| Records for the exercise |
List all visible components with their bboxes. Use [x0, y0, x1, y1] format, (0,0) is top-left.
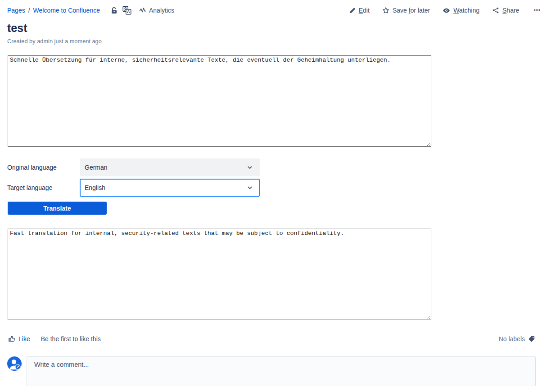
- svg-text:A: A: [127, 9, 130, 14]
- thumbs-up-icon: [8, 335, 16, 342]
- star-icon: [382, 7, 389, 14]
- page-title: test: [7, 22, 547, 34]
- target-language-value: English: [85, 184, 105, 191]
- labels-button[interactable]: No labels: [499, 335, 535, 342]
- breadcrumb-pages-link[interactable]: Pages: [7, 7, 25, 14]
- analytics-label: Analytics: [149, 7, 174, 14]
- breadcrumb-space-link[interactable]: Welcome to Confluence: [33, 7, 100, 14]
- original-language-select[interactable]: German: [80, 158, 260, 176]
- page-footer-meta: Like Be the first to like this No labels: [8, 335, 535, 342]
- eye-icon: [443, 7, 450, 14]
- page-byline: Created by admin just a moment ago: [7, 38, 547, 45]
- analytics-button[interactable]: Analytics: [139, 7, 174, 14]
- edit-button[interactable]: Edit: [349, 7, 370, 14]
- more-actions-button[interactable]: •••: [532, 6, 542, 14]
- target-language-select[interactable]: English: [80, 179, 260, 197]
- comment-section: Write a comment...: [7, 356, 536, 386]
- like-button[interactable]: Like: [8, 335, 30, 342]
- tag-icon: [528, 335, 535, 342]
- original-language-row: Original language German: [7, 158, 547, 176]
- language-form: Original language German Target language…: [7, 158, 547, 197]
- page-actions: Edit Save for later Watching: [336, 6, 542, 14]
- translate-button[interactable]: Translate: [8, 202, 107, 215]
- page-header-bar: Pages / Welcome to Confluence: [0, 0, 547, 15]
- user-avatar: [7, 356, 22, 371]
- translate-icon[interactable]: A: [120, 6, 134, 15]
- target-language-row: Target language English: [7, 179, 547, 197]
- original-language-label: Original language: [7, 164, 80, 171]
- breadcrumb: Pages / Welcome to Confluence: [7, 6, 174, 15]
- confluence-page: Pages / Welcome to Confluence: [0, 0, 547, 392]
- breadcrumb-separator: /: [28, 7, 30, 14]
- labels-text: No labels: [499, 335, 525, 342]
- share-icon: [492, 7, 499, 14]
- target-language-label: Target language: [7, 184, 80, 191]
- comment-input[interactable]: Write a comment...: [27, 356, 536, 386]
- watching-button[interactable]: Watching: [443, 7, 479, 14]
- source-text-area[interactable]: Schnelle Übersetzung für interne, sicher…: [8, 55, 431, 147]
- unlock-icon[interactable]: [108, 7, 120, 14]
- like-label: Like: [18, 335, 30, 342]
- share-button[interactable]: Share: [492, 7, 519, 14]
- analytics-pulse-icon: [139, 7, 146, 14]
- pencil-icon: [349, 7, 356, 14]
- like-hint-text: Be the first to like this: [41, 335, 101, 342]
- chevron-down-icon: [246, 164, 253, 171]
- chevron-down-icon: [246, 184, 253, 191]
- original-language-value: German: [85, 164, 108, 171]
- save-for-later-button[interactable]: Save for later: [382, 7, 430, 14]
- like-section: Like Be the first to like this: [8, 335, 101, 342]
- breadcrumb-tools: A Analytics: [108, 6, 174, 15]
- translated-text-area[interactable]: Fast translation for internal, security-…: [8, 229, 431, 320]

| Task item |
Would you transcribe all of the data exactly, apart from its pictures?

| Response below |
List all visible components with their bboxes. Use [x0, y0, x1, y1] format, (0,0) is top-left.
- svg-text:A: A: [127, 9, 130, 14]
- thumbs-up-icon: [8, 335, 16, 342]
- star-icon: [382, 7, 389, 14]
- page-title: test: [7, 22, 547, 34]
- target-language-value: English: [85, 184, 105, 191]
- labels-button[interactable]: No labels: [499, 335, 535, 342]
- breadcrumb-pages-link[interactable]: Pages: [7, 7, 25, 14]
- analytics-label: Analytics: [149, 7, 174, 14]
- breadcrumb-space-link[interactable]: Welcome to Confluence: [33, 7, 100, 14]
- original-language-select[interactable]: German: [80, 158, 260, 176]
- page-footer-meta: Like Be the first to like this No labels: [8, 335, 535, 342]
- eye-icon: [443, 7, 450, 14]
- page-byline: Created by admin just a moment ago: [7, 38, 547, 45]
- analytics-button[interactable]: Analytics: [139, 7, 174, 14]
- edit-button[interactable]: Edit: [349, 7, 370, 14]
- more-actions-button[interactable]: •••: [532, 6, 542, 14]
- target-language-select[interactable]: English: [80, 179, 260, 197]
- comment-section: Write a comment...: [7, 356, 536, 386]
- like-button[interactable]: Like: [8, 335, 30, 342]
- tag-icon: [528, 335, 535, 342]
- original-language-row: Original language German: [7, 158, 547, 176]
- language-form: Original language German Target language…: [7, 158, 547, 197]
- page-actions: Edit Save for later Watching: [336, 6, 542, 14]
- translate-button[interactable]: Translate: [8, 202, 107, 215]
- page-header-bar: Pages / Welcome to Confluence: [0, 0, 547, 15]
- user-avatar: [7, 356, 22, 371]
- translate-icon[interactable]: A: [120, 6, 134, 15]
- target-language-row: Target language English: [7, 179, 547, 197]
- original-language-label: Original language: [7, 164, 80, 171]
- breadcrumb: Pages / Welcome to Confluence: [7, 6, 174, 15]
- confluence-page: Pages / Welcome to Confluence: [0, 0, 547, 392]
- breadcrumb-separator: /: [28, 7, 30, 14]
- labels-text: No labels: [499, 335, 525, 342]
- share-icon: [492, 7, 499, 14]
- target-language-label: Target language: [7, 184, 80, 191]
- comment-input[interactable]: Write a comment...: [27, 356, 536, 386]
- watching-button[interactable]: Watching: [443, 7, 479, 14]
- source-text-area[interactable]: Schnelle Übersetzung für interne, sicher…: [8, 55, 431, 147]
- unlock-icon[interactable]: [108, 7, 120, 14]
- like-label: Like: [18, 335, 30, 342]
- share-button[interactable]: Share: [492, 7, 519, 14]
- analytics-pulse-icon: [139, 7, 146, 14]
- pencil-icon: [349, 7, 356, 14]
- like-hint-text: Be the first to like this: [41, 335, 101, 342]
- chevron-down-icon: [246, 164, 253, 171]
- chevron-down-icon: [246, 184, 253, 191]
- original-language-value: German: [85, 164, 108, 171]
- save-for-later-button[interactable]: Save for later: [382, 7, 430, 14]
- like-section: Like Be the first to like this: [8, 335, 101, 342]
- breadcrumb-tools: A Analytics: [108, 6, 174, 15]
- translated-text-area[interactable]: Fast translation for internal, security-…: [8, 229, 431, 320]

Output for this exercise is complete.